* Instructions to follow:
Across the entries below, how many lines include "possible"? Give the number and nothing else.

*** Opening of Dataset excerpts ***

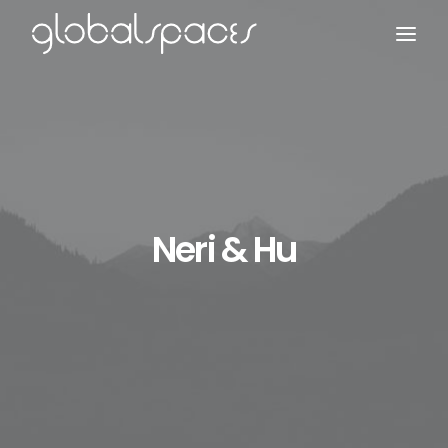
Search
Neri & Hu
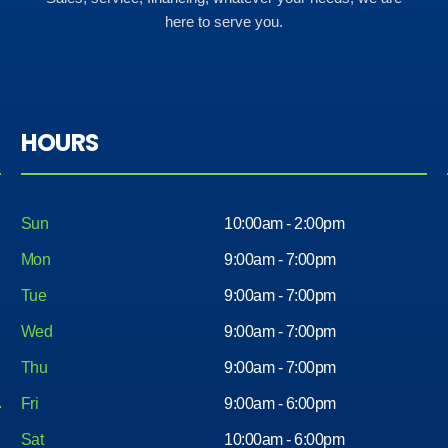
here to serve you.
HOURS
Sun
10:00am - 2:00pm
Mon
9:00am - 7:00pm
Tue
9:00am - 7:00pm
Wed
9:00am - 7:00pm
Thu
9:00am - 7:00pm
Fri
9:00am - 6:00pm
Sat
10:00am - 6:00pm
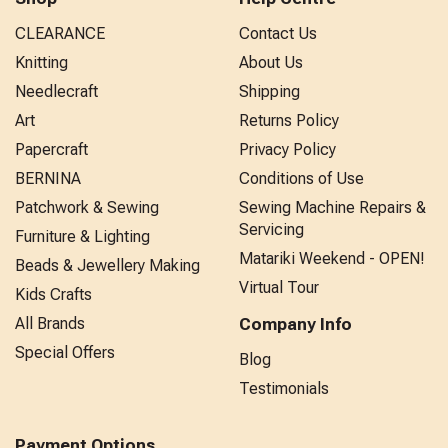
CLEARANCE
Contact Us
Knitting
About Us
Needlecraft
Shipping
Art
Returns Policy
Papercraft
Privacy Policy
BERNINA
Conditions of Use
Patchwork & Sewing
Sewing Machine Repairs &
Servicing
Furniture & Lighting
Matariki Weekend - OPEN!
Beads & Jewellery Making
Virtual Tour
Kids Crafts
All Brands
Company Info
Special Offers
Blog
Testimonials
Payment Options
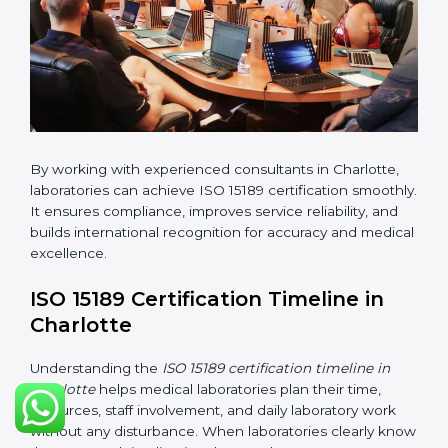
•
Pre-Assessment Audits:
Conducting internal
reviews to confirm readiness for final assessment.
•
Implementation Support:
Helping labs make
changes in processes and quality systems to meet
ISO 15189 standards.
•
Internal Audit:
Checking all departments to ensure
complete alignment with ISO 15189 requirements.
•
Final Certification Audit:
Consultants assist
laboratories during the official audit carried out by the
certification body.
•
Approval and Certification:
After meeting all ISO
15189 requirements successfully, the laboratory
receives certification.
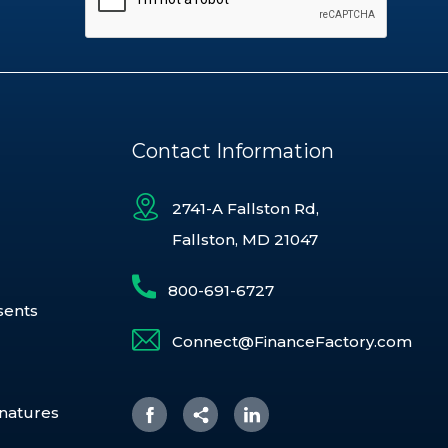
Contact Information
2741-A Fallston Rd,
Fallston, MD 21047
800-691-6727
sents
Connect@FinanceFactory.com
gnatures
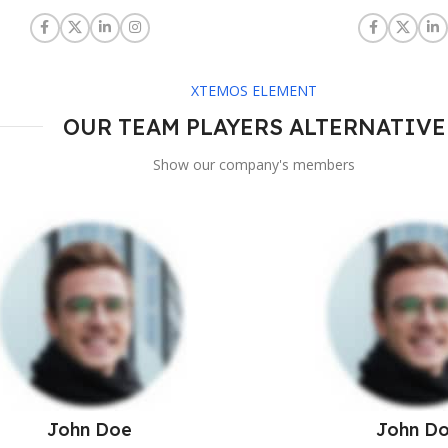
XTEMOS ELEMENT
OUR TEAM PLAYERS ALTERNATIVE
Show our company's members
John Doe
John D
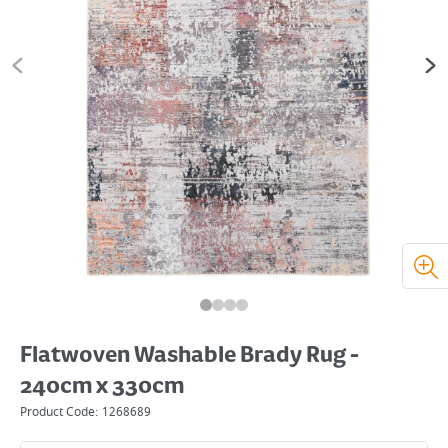
Flatwoven Washable Brady Rug -
240cm x 330cm
Product Code:
1268689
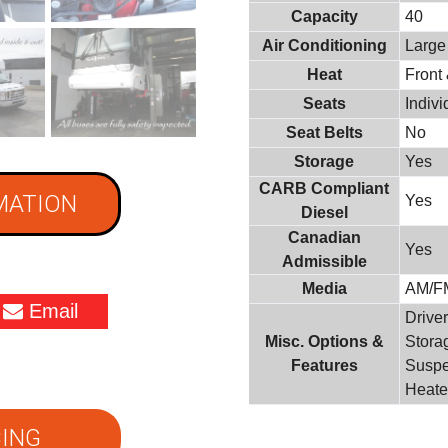
Capacity
40
Air Conditioning
Large
Heat
Front
Seats
Indiv
Seat Belts
No
Storage
Yes
CARB Compliant
MATION
Yes
Diesel
Canadian
Yes
Admissible
Media
AM/F
Email
Driver
Misc. Options &
Stora
Features
Suspe
Heate
ING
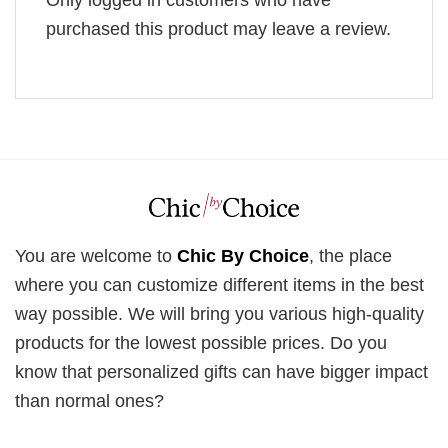
Only logged in customers who have
purchased this product may leave a review.
You are welcome to
Chic By Choice
, the place
where you can customize different items in the best
way possible. We will bring you various high-quality
products for the lowest possible prices. Do you
know that personalized gifts can have bigger impact
than normal ones?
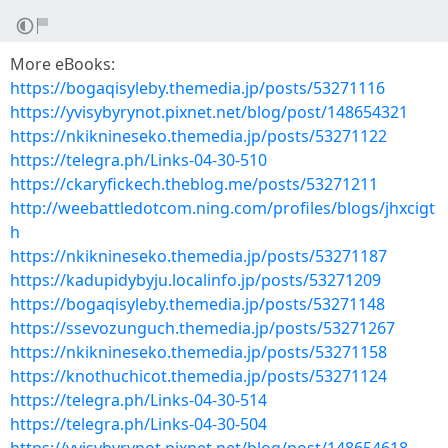
More eBooks:
https://bogaqisyleby.themedia.jp/posts/53271116
https://yvisybyrynot.pixnet.net/blog/post/148654321
https://nkiknineseko.themedia.jp/posts/53271122
https://telegra.ph/Links-04-30-510
https://ckaryfickech.theblog.me/posts/53271211
http://weebattledotcom.ning.com/profiles/blogs/jhxcigt
h
https://nkiknineseko.themedia.jp/posts/53271187
https://kadupidybyju.localinfo.jp/posts/53271209
https://bogaqisyleby.themedia.jp/posts/53271148
https://ssevozunguch.themedia.jp/posts/53271267
https://nkiknineseko.themedia.jp/posts/53271158
https://knothuchicot.themedia.jp/posts/53271124
https://telegra.ph/Links-04-30-514
https://telegra.ph/Links-04-30-504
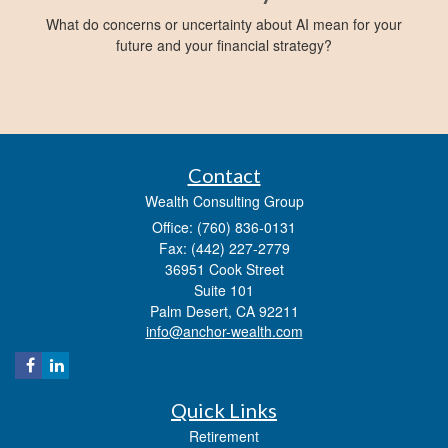
What do concerns or uncertainty about AI mean for your
future and your financial strategy?
Contact
Wealth Consulting Group
Office: (760) 836-0131
Fax: (442) 227-2779
36951 Cook Street
Suite 101
Palm Desert,
CA
92211
info@anchor-wealth.com
Quick Links
Retirement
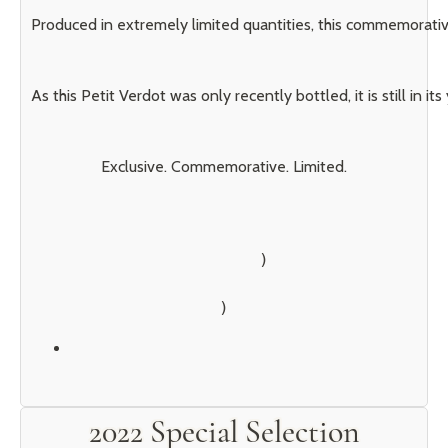
Produced in extremely limited quantities, this commemorative
As this Petit Verdot was only recently bottled, it is still i
Exclusive. Commemorative. Limited.
        )

2022 Special Selection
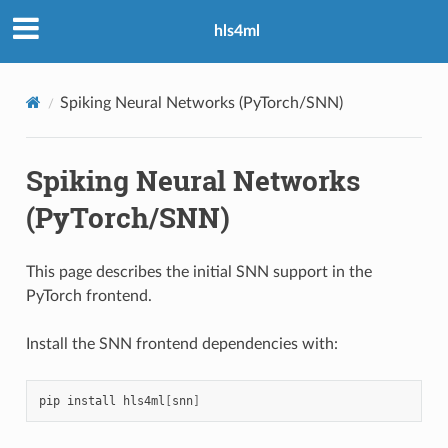
hls4ml
Spiking Neural Networks (PyTorch/SNN)
Spiking Neural Networks
(PyTorch/SNN)
This page describes the initial SNN support in the
PyTorch frontend.
Install the SNN frontend dependencies with:
pip
install
hls4ml
[
snn
]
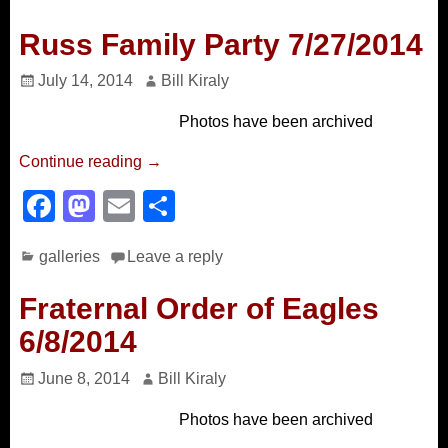
c
st
ail
ar
e
o
e
Russ Family Party 7/27/2014
b
d
July 14, 2014
Bill Kiraly
o
o
Photos have been archived
o
n
k
Continue reading →
F
M
E
S
a
a
m
h
galleries
Leave a reply
c
st
ail
ar
e
o
e
Fraternal Order of Eagles
b
d
6/8/2014
o
o
June 8, 2014
Bill Kiraly
o
n
Photos have been archived
k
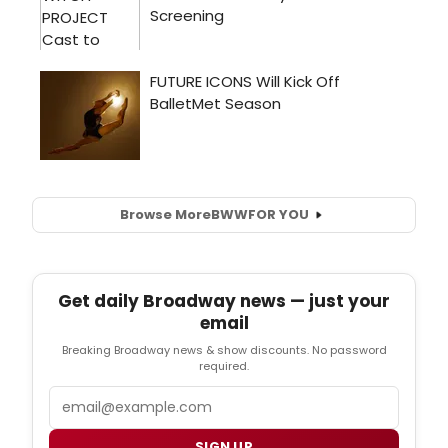
Browse More
BWW
FOR YOU
Get daily Broadway news — just your
email
Breaking Broadway news & show discounts. No password
required.
Email
SIGN UP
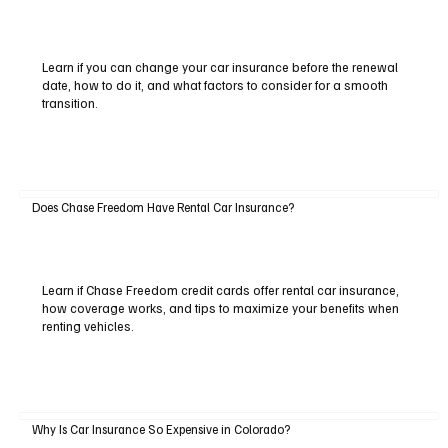
Learn if you can change your car insurance before the renewal
date, how to do it, and what factors to consider for a smooth
transition.
Does Chase Freedom Have Rental Car Insurance?
Learn if Chase Freedom credit cards offer rental car insurance,
how coverage works, and tips to maximize your benefits when
renting vehicles.
Why Is Car Insurance So Expensive in Colorado?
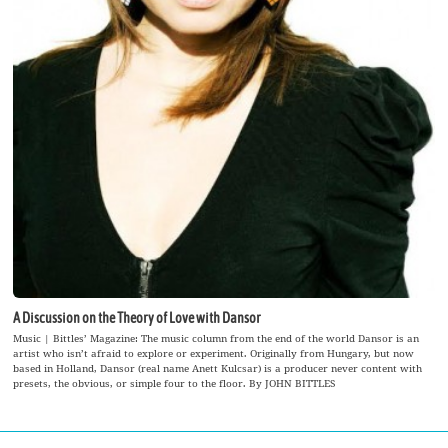
A Discussion on the Theory of Love with Dansor
Music | Bittles’ Magazine: The music column from the end of the world Dansor is an
artist who isn’t afraid to explore or experiment. Originally from Hungary, but now
based in Holland, Dansor (real name Anett Kulcsar) is a producer never content with
presets, the obvious, or simple four to the floor. By JOHN BITTLES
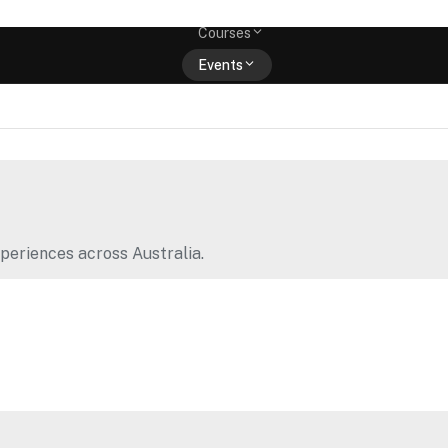
Memberships
Courses
Events
Shop
periences across Australia.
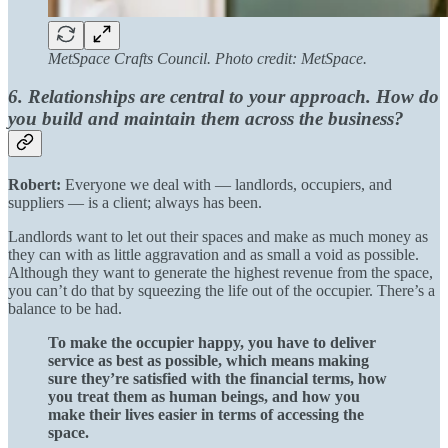
MetSpace Crafts Council. Photo credit: MetSpace.
6. Relationships are central to your approach. How do
you build and maintain them across the business?
Robert:
Everyone we deal with — landlords, occupiers, and
suppliers — is a client; always has been.
Landlords want to let out their spaces and make as much money as
they can with as little aggravation and as small a void as possible.
Although they want to generate the highest revenue from the space,
you can’t do that by squeezing the life out of the occupier. There’s a
balance to be had.
To make the occupier happy, you have to deliver
service as best as possible, which means making
sure they’re satisfied with the financial terms, how
you treat them as human beings, and how you
make their lives easier in terms of accessing the
space.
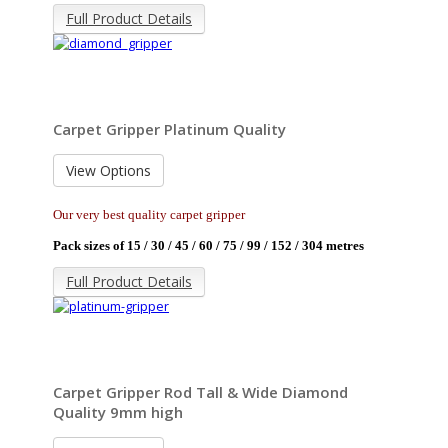
Full Product Details
Carpet Gripper Platinum Quality
View Options
Our very best quality carpet gripper
Pack sizes of 15 / 30 / 45 / 60 / 75 / 99 / 152 / 304 metres
Full Product Details
Carpet Gripper Rod Tall & Wide Diamond
Quality 9mm high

*** Close of Dataset excerpts ***

* Answer area:
4